The Best Offer is an intriguing character piece about art auctions, romance, & forgeries starring Casanova Frankenstein & President Snow.
Animalada is my favorite Argentine movie about zoophilia. It’s also my favorite Argentine movie by default, which may indicate that I need to see more Argentine films.
The Good, The Bad, The Weird may be tied with The Wild Bunch & Cannibal! The Musical for my favorite Western. It’s set in Manchuria, which is applicable for certain values of West. Is the Western a genre or a setting? (This is why it should just be officially renamed Horse Opera to avoid confusion. Then we can make it into a giant umbrella genre to ensconce every piece of fiction involving horses!) It’s got a splendid blend of crackerjack action & comedy.
Faults was another intriguing character study except this time it’s about cult deprogramming starring Leland Orser (husband of famed triceratops actress, Jeanne Tripplehorn) & Mary Elizabeth Winstead, who may be a Pokemonster since her initials are MEW. (Did you know I had Leland Orser in mind when I wrote Geöffnet Mittwocher in The Dolorous Adventure of Brother Banenose years ago? Then I neglected to put him in this blog’s fancast because I’m terrible.) If you get the DVD it includes the even better short film, The Cub. You should watch that now regardless.
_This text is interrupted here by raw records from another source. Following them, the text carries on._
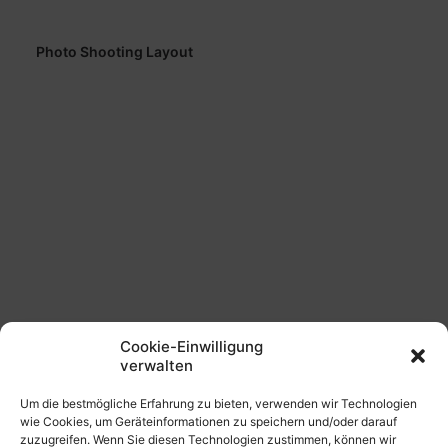
Photo Shooting Layout
Cookie-Einwilligung
verwalten
Creative Gallery Layout
Um die bestmögliche Erfahrung zu bieten, verwenden wir Technologien
wie Cookies, um Geräteinformationen zu speichern und/oder darauf
zuzugreifen. Wenn Sie diesen Technologien zustimmen, können wir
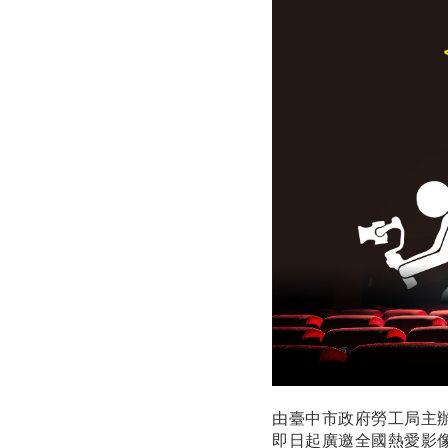
由臺中市政府勞工局主辦
即日起廣邀全國熱愛影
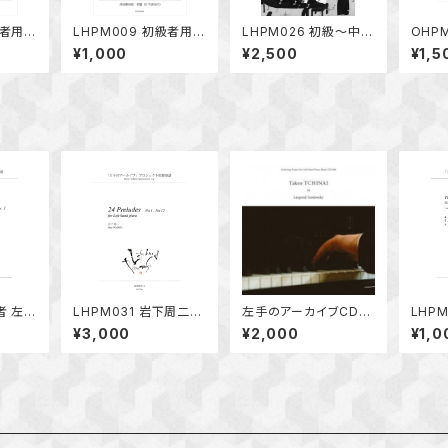
級者用楽
LHPM009 初級者用楽
LHPM026 初級～中級
OHP
のための
譜vol.4 片手のための
者用楽譜 『左手演奏の
「夢の
¥1,000
¥2,500
¥1,5
ま、七
編曲「浜辺の歌、青い眼
ためのやさしい小品集』
（三手
の人形」他
者 左手
LHPM031 岩下周二「2
左手のアーカイブCD-
LHPM
ol.
4の前奏曲」
006「ワルツポエム第1
手演奏
¥3,000
¥2,000
¥1,0
枝子「架
番～第6番、エレジー：
l.3
三番」
ゴドフスキー」
の夜」
第6番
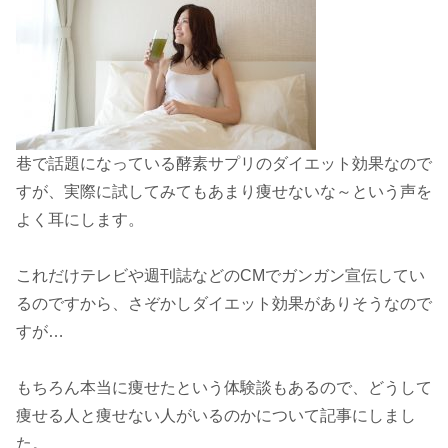
巷で話題になっている酵素サプリのダイエット効果なので
すが、実際に試してみてもあまり痩せないな～という声を
よく耳にします。
これだけテレビや週刊誌などのCMでガンガン宣伝してい
るのですから、さぞかしダイエット効果がありそうなので
すが…
もちろん本当に痩せたという体験談もあるので、どうして
痩せる人と痩せない人がいるのかについて記事にしまし
た。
We’re currently at work on the seventh chapter of my difficult second novel. This is still happening. It’s just not at a point yet where I can really say much about it. (Of course when it is is finished, I’ll say I could tell you about the book but then I’d have to kill you because spoilers. I really have no business writing about my own own writing.) I know what the spine of the story is, but I’m still working out is connective tissue. I’m trying not to skip ahead because those moments are what the story escalates from.
One of my big stumbling blocks is that the protagonist is a geneticist, but I haven’t found much research of the daily minutia of genomics labs. Even though it’s fiction, I want some verisimilitude. If you’ve got a STEM career, please give me some tips in the comments.
It feels a bit awkward blogging about it because so much of it is still in flux. I don’t want to get anybody’s hopes up for something that ends up not making it to the final draft. That way leads to disappointment & negative reviews. For instance, when I tell people it’s going to be a Canadian horror story, I’ve been asked “Will there be a Wendigo in it?” To which I have to answer “Maybe?” I have considered including a Wendigo, but I’m not sure if that’s something that should be in this novel or if I should save it for some place else. Since the fluid notions of the Wendigo can mean something entirely different depending on who you talk to due to cross-cultural pollination, this is another can of worm expectations I’ve opened up. Just reading “Wendigo” has shifted your preconceived ideas of how the book should or will turn out, especially as I haven’t revealed much else about it for fear of being scooped by a much faster author. You’re already dreaming up your ideal Wendigo novel or dreading how I could write the worst Wendigo yarn ever. So there may or may not be a Wendigo in my next book, but it definitely won’t be the star monster. Irregardless, Wendigo remains a fun word.
Should I put a Darkwing Duck reference (not the one you’re thinking of) into a quasi-flirtatious scene in my difficult second novel? YES. OBVIOUSLY.